▶ [Requirement] The lines wanted are those in the data below that include "Become".

# # # # # # #

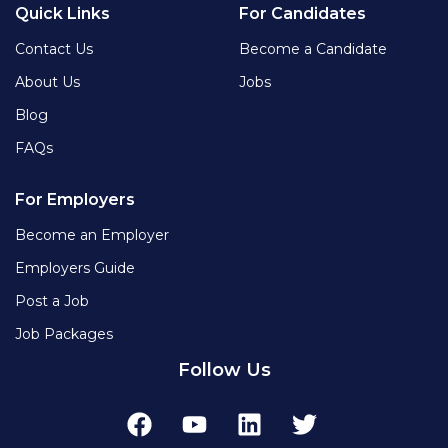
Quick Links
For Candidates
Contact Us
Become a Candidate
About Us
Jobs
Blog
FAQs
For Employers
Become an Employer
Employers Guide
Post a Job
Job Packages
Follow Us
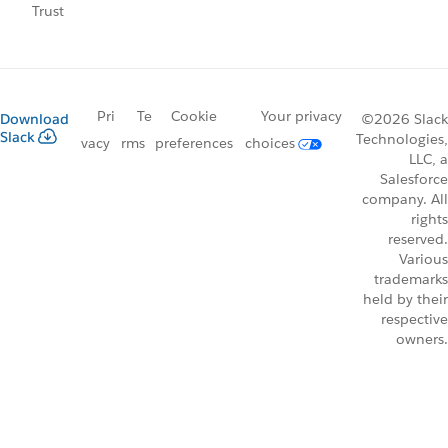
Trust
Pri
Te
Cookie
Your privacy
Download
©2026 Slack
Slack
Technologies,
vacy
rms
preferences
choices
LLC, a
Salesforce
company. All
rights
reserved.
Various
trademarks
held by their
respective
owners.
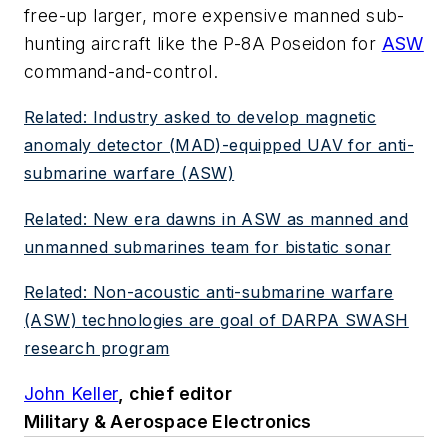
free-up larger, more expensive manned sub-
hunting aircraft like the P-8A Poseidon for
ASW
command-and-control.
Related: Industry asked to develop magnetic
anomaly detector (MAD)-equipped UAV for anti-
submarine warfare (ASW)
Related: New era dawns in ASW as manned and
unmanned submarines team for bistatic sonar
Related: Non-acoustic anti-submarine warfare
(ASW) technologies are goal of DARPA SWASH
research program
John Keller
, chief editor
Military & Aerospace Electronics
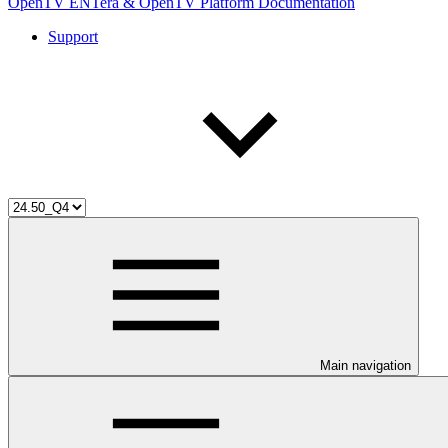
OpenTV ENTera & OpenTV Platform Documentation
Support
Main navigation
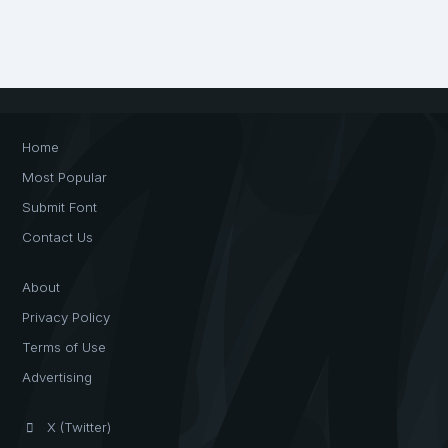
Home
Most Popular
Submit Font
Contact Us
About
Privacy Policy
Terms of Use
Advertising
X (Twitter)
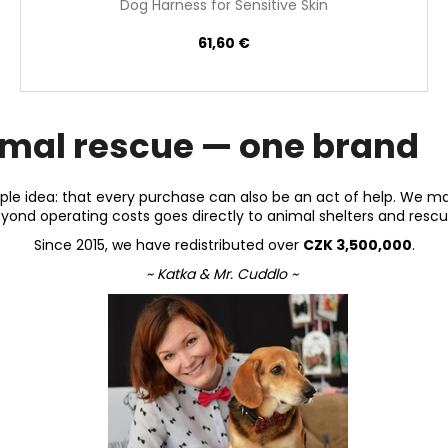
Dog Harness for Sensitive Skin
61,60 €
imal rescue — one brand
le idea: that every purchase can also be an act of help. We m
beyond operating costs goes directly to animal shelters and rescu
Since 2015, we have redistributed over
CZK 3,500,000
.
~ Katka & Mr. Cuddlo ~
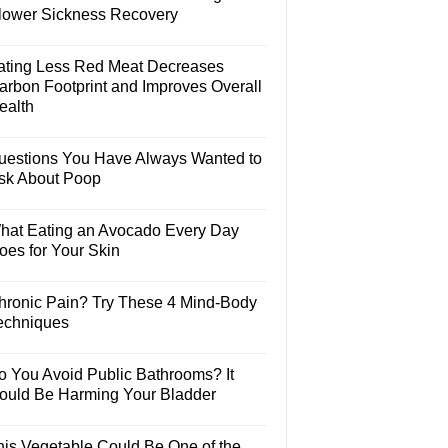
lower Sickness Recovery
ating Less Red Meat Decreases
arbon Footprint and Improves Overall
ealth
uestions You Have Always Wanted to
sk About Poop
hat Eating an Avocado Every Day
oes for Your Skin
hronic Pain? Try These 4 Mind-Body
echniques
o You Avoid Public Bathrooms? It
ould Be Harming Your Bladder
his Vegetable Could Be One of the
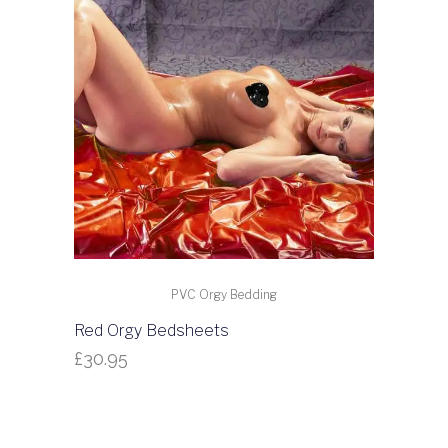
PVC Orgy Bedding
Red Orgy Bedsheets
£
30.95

# # # # # # #

▶ [The completed task]
Become a Candidate
Become an Employer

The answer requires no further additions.